Other viewers will perceive them as admirable for daring to shuck society's conventions, as well as for their attempt to generate unrestricted family time. They will respect the effort to connect with their children (who, admittedly, seem to dig the experience) in a deeper manner. Honestly, it doesn't matter which way you feel about them, because those varying perspectives give All the Time in the World a provocative quality. This is a movie that could spark useful discussion and debate, not only about what these particular individuals do, but also about how to achieve meaningful familial relationships in an era where so many disparate things compete for our attention.

It also helps that what this family does is inherently fascinating, agree with it or not. Things start off with a bad omen. They plan to sleep in a tent the first night, only to make a last-minute decision to sleep in the cabin instead. When they wake up, the tent has been destroyed by a bear. From there, the documentary quickly settles into showing how they adapt to life without the distractions of the contemporary world. It seems to generate creativity. The kids make their own puzzles and games, find ways to entertain themselves, and enjoy homemade ice cream. Holidays are celebrated with great originality. For instance, they have to trick-or-treat at their own cabin, so they walk around the structure again and again; the parents have on different homemade costumes each time they answer the door.

Of course, a lot of work goes into “not working.” A huge chunk of time every day is spent making food. (Their diet is generally limited to things like beans and powdered milk.) Wood must continually be gathered for heat. Once a month, Gerard makes a dangerous trek back to civilization to check on his job; the others have no way of knowing whether he makes the passage safely or not. This way of life may seem “simpler,” but it isn't. It does, however, require everyone to work together, which breeds a unique form of bonding.
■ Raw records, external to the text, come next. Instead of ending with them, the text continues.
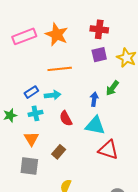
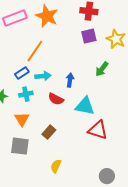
orange line: (60, 69) -> (35, 51), moved, turned -50
blue arrow: (94, 99) -> (70, 80), moved
red semicircle: (66, 118) -> (56, 99), turned -35

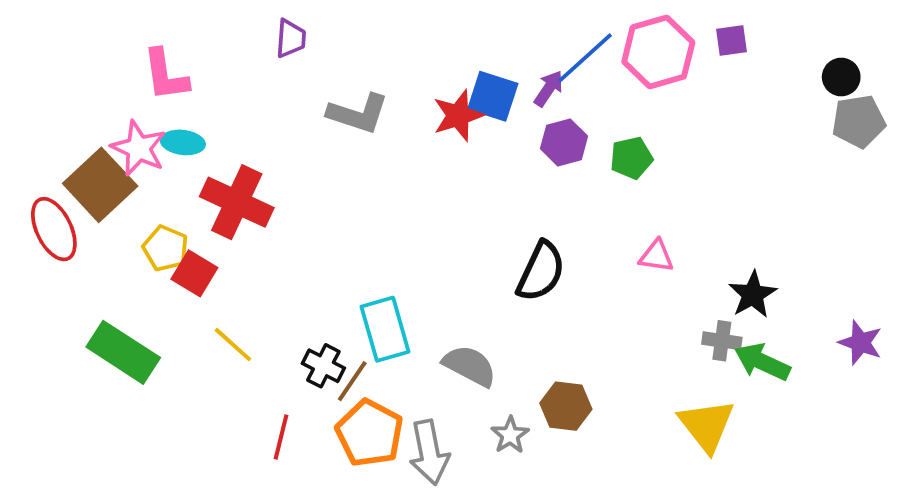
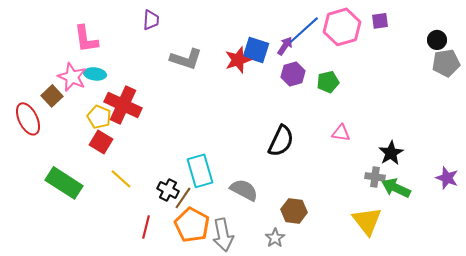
brown square: (100, 185) -> (52, 96), size x0.6
yellow pentagon: (166, 248) -> (99, 117), moved
gray star: (510, 435) -> (275, 238), moved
All the Time in the World ignores some things that really should have been included, such as information about how Suzanne and Gerard could afford to take off work for nine months, and whether Child Welfare Services knew about their plan. It's also suspicious that no conflict is ever shown. Nine months in a confined space and people don't get on each other's nerves? Highly doubtful. Also, because Crocker directed the film herself, there's little doubt that it's assembled to send the message she wants to send, as opposed to the message an impartial director might have found in her footage.

There's a more incisive documentary to be made on this subject for those reasons. Still, All the Time in the World keeps you watching and wondering, while simultaneously challenging your own viewpoint on life in the modern day.

( out of four)

All the Time in the World is unrated, but contains nothing especially objectionable. The running time is 1 hour and 29 minutes.